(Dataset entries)
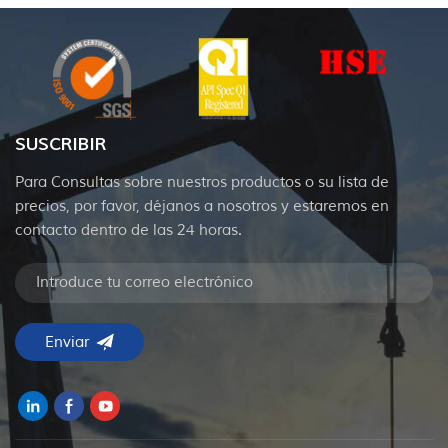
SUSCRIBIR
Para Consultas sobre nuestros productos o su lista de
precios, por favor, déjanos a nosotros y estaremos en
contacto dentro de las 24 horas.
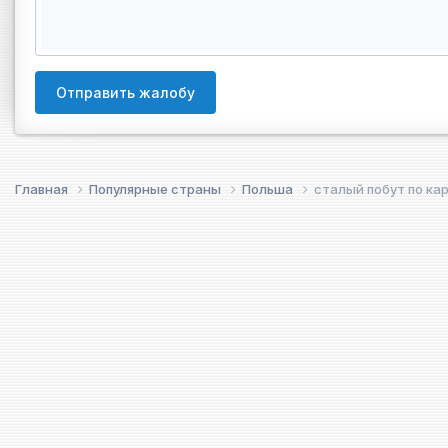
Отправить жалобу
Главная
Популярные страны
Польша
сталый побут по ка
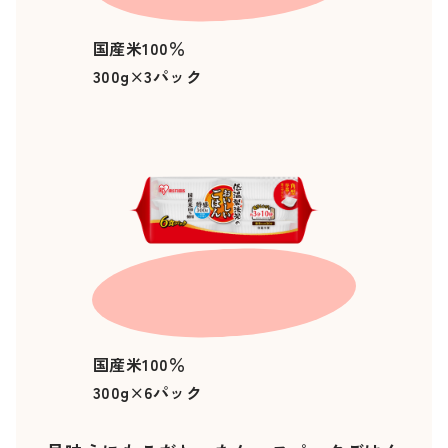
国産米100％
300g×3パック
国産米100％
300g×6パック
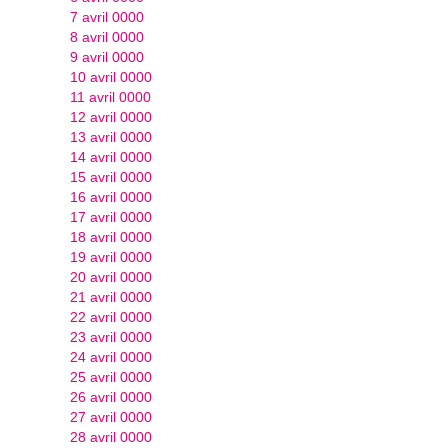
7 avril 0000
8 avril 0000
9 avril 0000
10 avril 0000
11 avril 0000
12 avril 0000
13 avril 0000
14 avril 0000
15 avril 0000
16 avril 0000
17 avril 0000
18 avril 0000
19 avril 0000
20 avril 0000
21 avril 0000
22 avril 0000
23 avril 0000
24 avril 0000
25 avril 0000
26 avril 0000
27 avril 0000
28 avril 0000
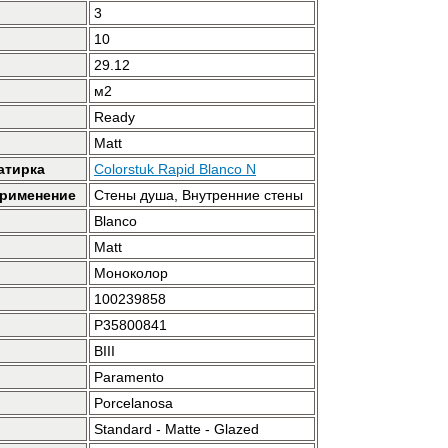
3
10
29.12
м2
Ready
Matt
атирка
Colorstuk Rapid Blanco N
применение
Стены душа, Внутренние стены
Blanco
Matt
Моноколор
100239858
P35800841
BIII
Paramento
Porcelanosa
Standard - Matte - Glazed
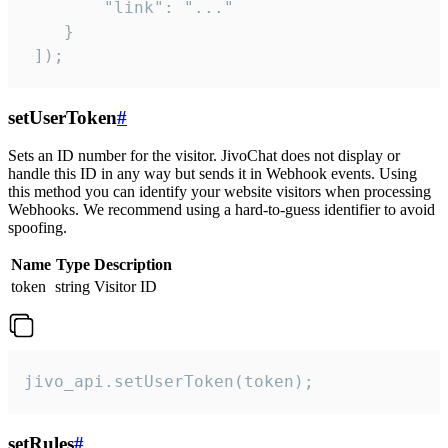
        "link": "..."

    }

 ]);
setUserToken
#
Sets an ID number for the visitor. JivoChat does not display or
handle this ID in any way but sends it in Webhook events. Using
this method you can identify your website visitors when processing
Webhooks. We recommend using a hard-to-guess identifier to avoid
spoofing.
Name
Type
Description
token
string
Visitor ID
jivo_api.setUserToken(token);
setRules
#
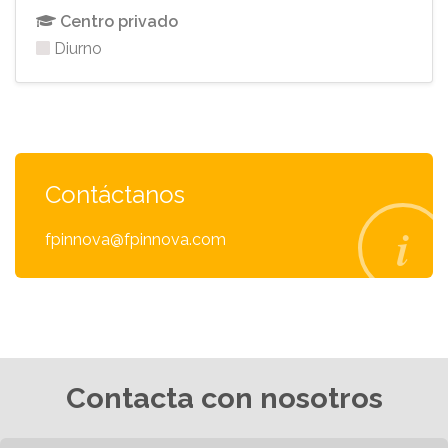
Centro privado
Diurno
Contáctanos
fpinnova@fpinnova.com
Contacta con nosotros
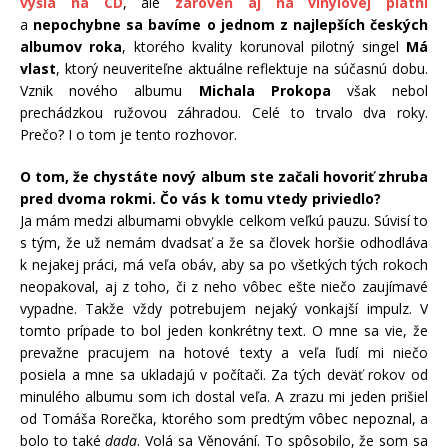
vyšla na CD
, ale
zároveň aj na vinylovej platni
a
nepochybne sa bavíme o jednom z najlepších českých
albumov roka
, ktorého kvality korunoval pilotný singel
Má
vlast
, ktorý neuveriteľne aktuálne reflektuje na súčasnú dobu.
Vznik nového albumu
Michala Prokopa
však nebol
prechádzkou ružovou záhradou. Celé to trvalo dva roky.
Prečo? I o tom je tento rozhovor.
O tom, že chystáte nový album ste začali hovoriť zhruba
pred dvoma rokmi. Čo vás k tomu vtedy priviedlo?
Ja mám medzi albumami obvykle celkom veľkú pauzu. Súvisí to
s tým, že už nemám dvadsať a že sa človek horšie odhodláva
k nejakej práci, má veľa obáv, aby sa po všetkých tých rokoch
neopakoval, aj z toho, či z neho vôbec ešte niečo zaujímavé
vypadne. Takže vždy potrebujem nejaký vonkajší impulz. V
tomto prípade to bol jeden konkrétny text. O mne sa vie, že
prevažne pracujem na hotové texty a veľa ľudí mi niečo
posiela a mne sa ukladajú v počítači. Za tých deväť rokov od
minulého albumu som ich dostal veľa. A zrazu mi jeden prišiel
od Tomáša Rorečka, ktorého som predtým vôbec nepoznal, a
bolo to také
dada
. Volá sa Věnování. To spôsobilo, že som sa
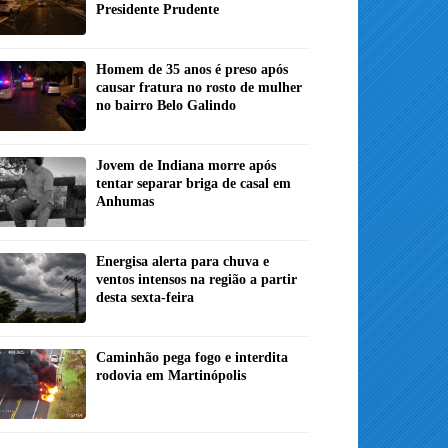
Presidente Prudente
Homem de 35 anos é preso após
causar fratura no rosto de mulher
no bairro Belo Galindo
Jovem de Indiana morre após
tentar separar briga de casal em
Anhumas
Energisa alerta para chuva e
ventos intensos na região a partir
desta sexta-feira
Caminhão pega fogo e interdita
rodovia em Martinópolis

- EXERCISE AIM -
Nothing but the lines from the first line of the data above through the line holding "Standard - Matte - Glazed" may appear in the response, copied exactly and without pictures.

- THE COMPLETED TASK -
SUSCRIBIR
Para Consultas sobre nuestros productos o su lista de
precios, por favor, déjanos a nosotros y estaremos en
contacto dentro de las 24 horas.
Отправить жалобу
Главная
Популярные страны
Польша
сталый побут по ка
国産米100％
300g×3パック
国産米100％
300g×6パック
7 avril 0000
8 avril 0000
9 avril 0000
10 avril 0000
11 avril 0000
12 avril 0000
13 avril 0000
14 avril 0000
15 avril 0000
16 avril 0000
17 avril 0000
18 avril 0000
19 avril 0000
20 avril 0000
21 avril 0000
22 avril 0000
23 avril 0000
24 avril 0000
25 avril 0000
26 avril 0000
27 avril 0000
28 avril 0000
3
10
29.12
м2
Ready
Matt
атирка
Colorstuk Rapid Blanco N
применение
Стены душа, Внутренние стены
Blanco
Matt
Моноколор
100239858
P35800841
BIII
Paramento
Porcelanosa
Standard - Matte - Glazed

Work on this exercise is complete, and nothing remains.